2. The multi-resolution driving condition recognition and classification method according to claim 1, characterized in that, The multi-channel driving time-series data stream includes: steering wheel angle, steering wheel angle direction indicator, vehicle speed, longitudinal acceleration, lateral acceleration, yaw rate, and timestamp.

3. The multi-resolution driving condition recognition and classification method according to claim 2, characterized in that, After the multi-channel driving time-series data stream is acquired by the vehicle-mounted sensors, the multi-channel driving time-series data stream is first preprocessed, and the preprocessing includes: Align the driving time sequence data of each channel with timestamps, and unify the sampling frequency of the driving time sequence data of each channel to a set reference frequency; The steering wheel angle is converted into the actual angle with direction indicator based on the steering wheel angle direction marking.

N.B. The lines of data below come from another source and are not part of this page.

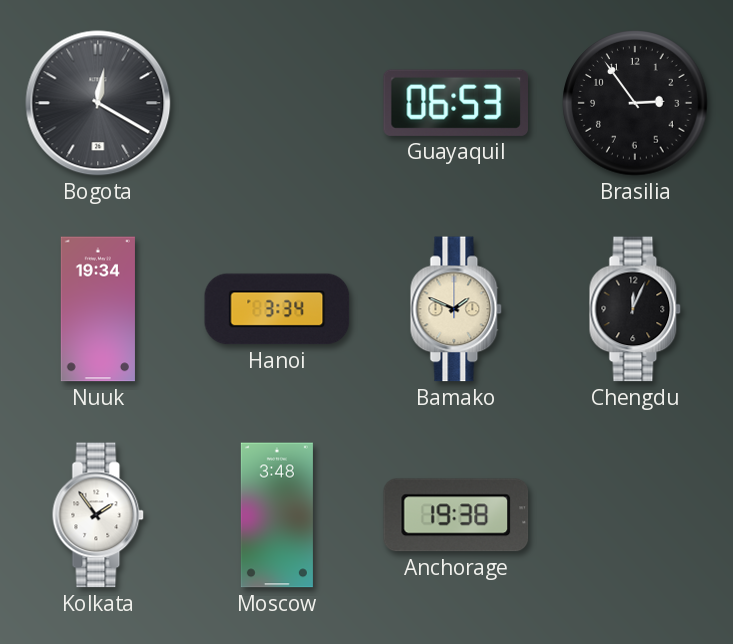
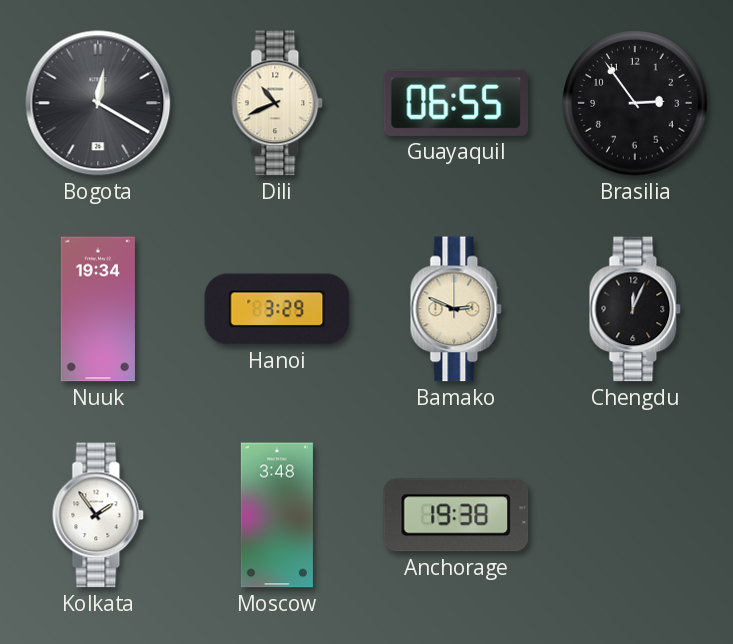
Dili: none -> 10:41
Guayaquil: 06:53 -> 06:55
Hanoi: 3:34 -> 3:29
Bamako: 1:49 -> 2:49
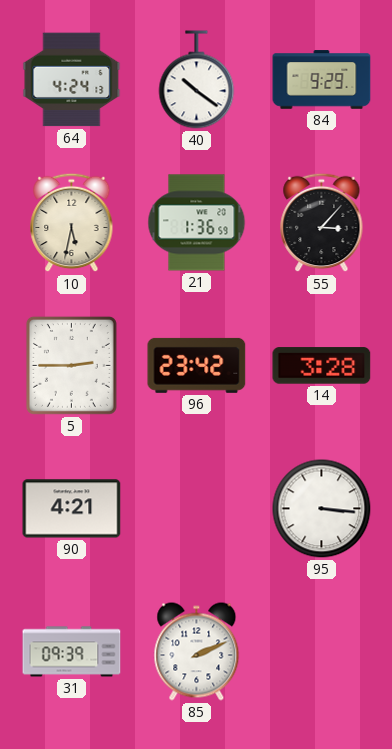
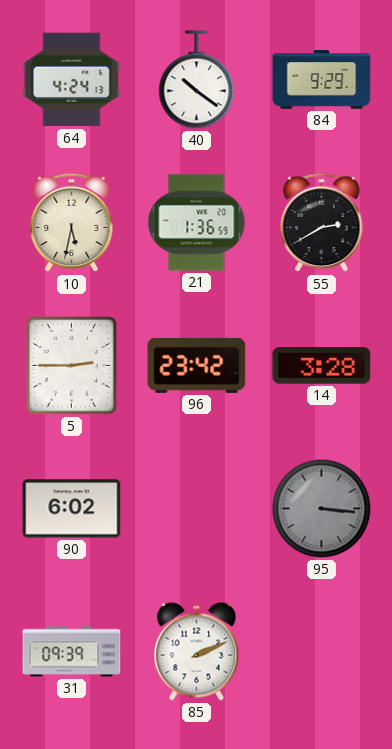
55: 3:07 -> 2:40
90: 4:21 -> 6:02
95 dial: white -> grey
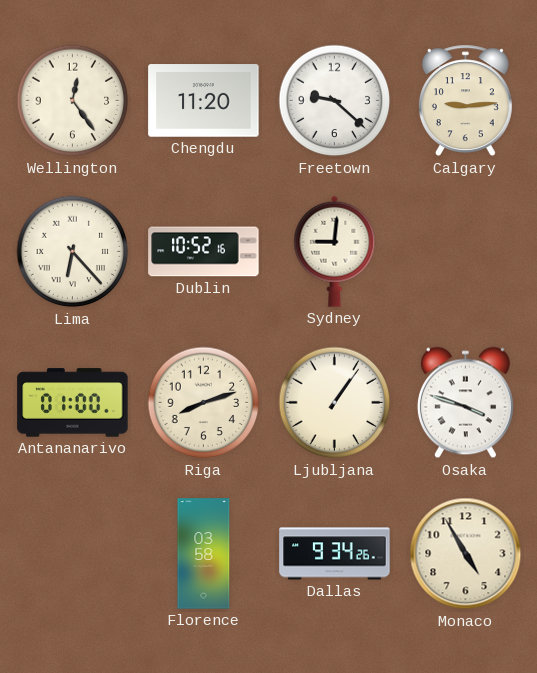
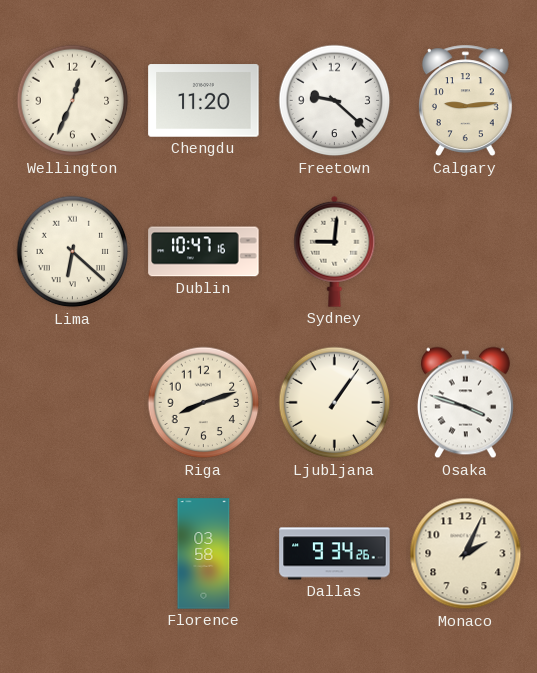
Wellington: 12:24 -> 12:34
Lima: 6:23 -> 6:22
Dublin: 10:52 -> 10:47
Antananarivo: 01:00 -> none
Monaco: 4:55 -> 2:04
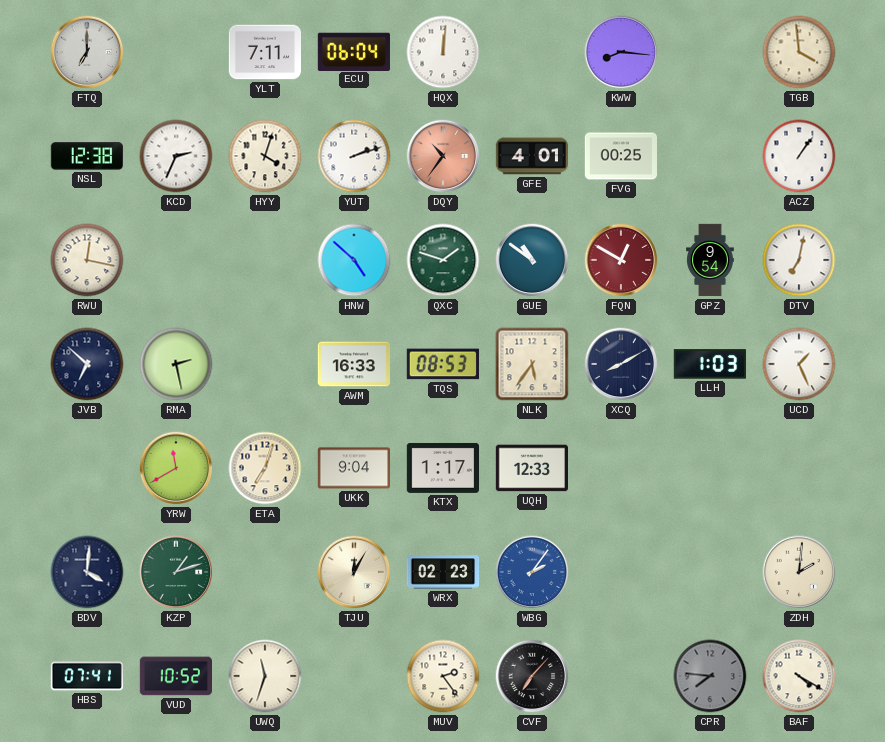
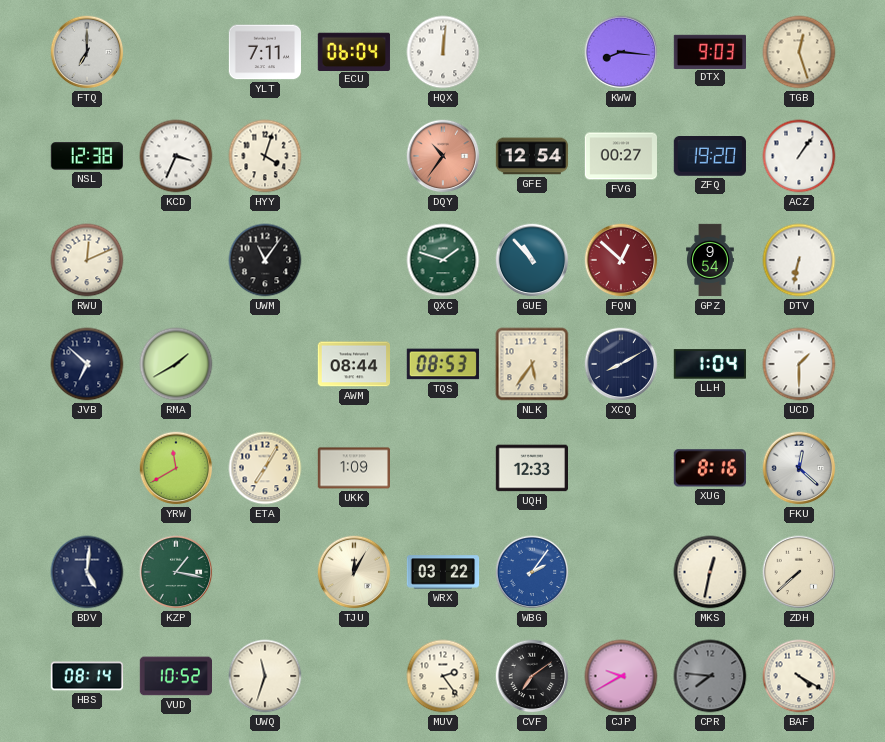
DTX: none -> 9:03
TGB: 3:59 -> 12:27
KCD: 2:34 -> 3:34
YUT: 2:12 -> none
GFE: 4:01 -> 12:54
FVG: 00:25 -> 00:27
ZFQ: none -> 19:20
RWU: 12:17 -> 12:11
UWM: none -> 11:06
HNW: 4:52 -> none
GUE: 10:51 -> 10:53
FQN: 12:50 -> 12:52
DTV: 7:02 -> 6:32
RMA: 2:28 -> 1:40
AWM: 16:33 -> 08:44
LLH: 1:03 -> 1:04
UCD: 1:26 -> 1:30
ETA: 7:03 -> 7:05
UKK: 9:04 -> 1:09
KTX: 1:17 -> none
XUG: none -> 8:16
FKU: none -> 12:22
BDV: 4:01 -> 5:01
KZP: 1:12 -> 1:17
WRX: 02:23 -> 03:22
MKS: none -> 12:32
ZDH: 2:01 -> 7:38
HBS: 07:41 -> 08:14
CVF: 7:07 -> 7:09
CJP: none -> 9:40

4. The multi-resolution driving condition recognition and classification method according to claim 1, characterized in that, Based on following distance, longitudinal driving conditions are classified into the following categories: Set a following distance threshold, when the average energy of the yaw rate... If the energy level is below the set threshold and the actual following distance is less than the following distance threshold, it is determined to be a following driving condition. When the average energy of the yaw rate If the energy level is below the set threshold and the actual following distance is greater than the set following distance threshold or there is no vehicle in front, it is determined to be a free driving condition.

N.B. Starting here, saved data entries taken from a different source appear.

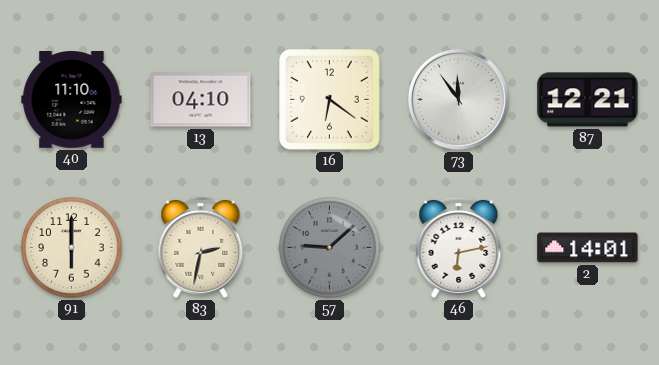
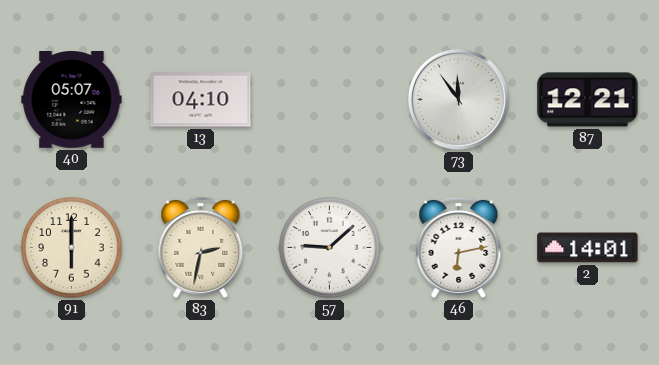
40: 11:10 -> 05:07
16: 6:21 -> none
57 dial: grey -> white
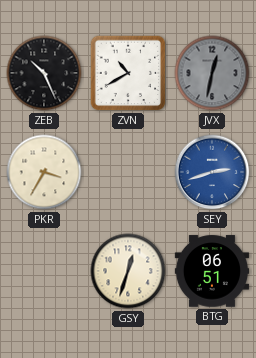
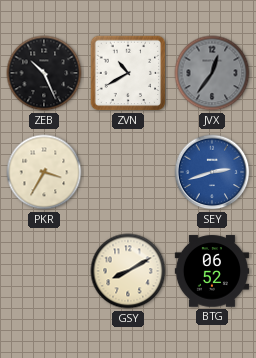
JVX: 12:32 -> 12:36
GSY: 12:33 -> 8:10
BTG: 06:51 -> 06:52
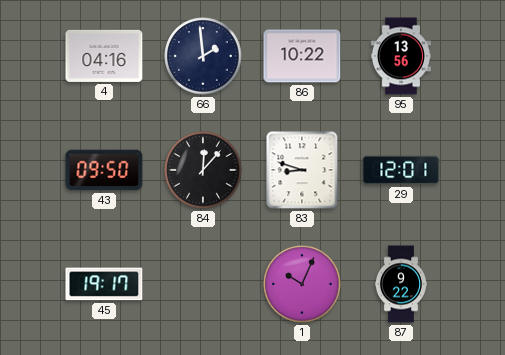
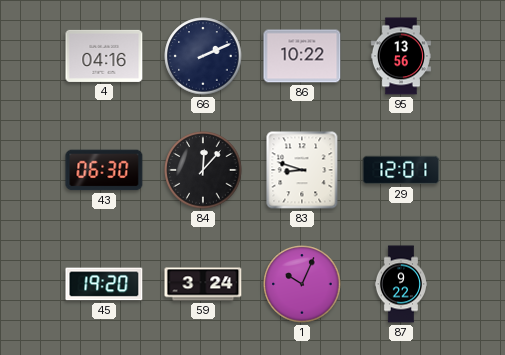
66: 1:59 -> 2:11
43: 09:50 -> 06:30
45: 19:17 -> 19:20
59: none -> 3:24
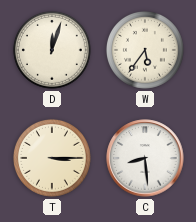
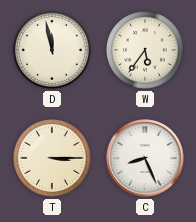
D: 12:03 -> 11:58
C: 8:29 -> 8:26
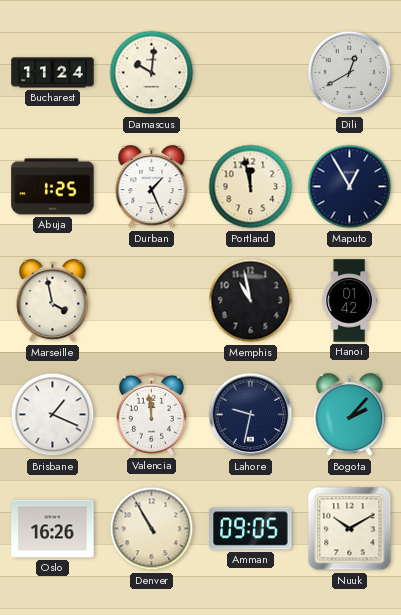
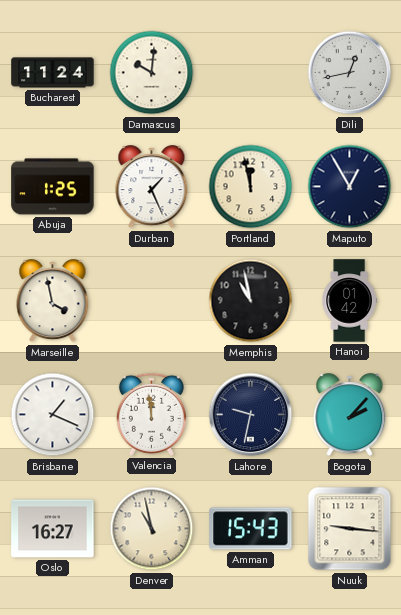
Dili: 12:40 -> 12:43
Oslo: 16:26 -> 16:27
Denver: 10:55 -> 10:58
Amman: 09:05 -> 15:43
Nuuk: 10:10 -> 9:16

5. The multi-resolution driving condition recognition and classification method according to claim 1, characterized in that, The formula for calculating the DTW distance is: ; in, A sequence of one or more channels representing a segment of mesoscale driving time-series data. This represents one or more channel sequences for a specific lateral driving condition template. This indicates that the dynamic time warping algorithm obtains the optimal planned path. Represents distance metric, Indicates the first One or more channels of a mesoscale driving time-series data segment at the sampling time. Indicates the first One or more channels of a lateral driving condition template at a sampling time.

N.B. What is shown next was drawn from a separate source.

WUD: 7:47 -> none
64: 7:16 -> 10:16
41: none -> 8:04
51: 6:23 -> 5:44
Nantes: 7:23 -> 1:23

6. The multi-resolution driving condition recognition and classification method according to claim 1, characterized in that, The key driving events for calibrating longitudinal and lateral driving conditions include: The key driving events include: instantaneous steering events, rapid acceleration events, and emergency braking events; When a longitudinal acceleration greater than a set rapid acceleration threshold exists in a short-scale driving time-series data segment obtained by short-scale sliding window division, it is determined that there is a rapid acceleration event in the short-scale driving time-series data segment. When there is a longitudinal acceleration less than a set emergency braking threshold in a short-scale driving time-series data segment obtained by short-scale sliding window division, it is determined that there is an emergency braking event in the short-scale driving time-series data segment. When the speed of change of steering wheel angle in the short-scale driving time-series data segment obtained by short-scale sliding window division is greater than the set threshold for the speed of change of steering wheel angle, it is determined that there is an instantaneous steering event in the short-scale driving time-series data segment.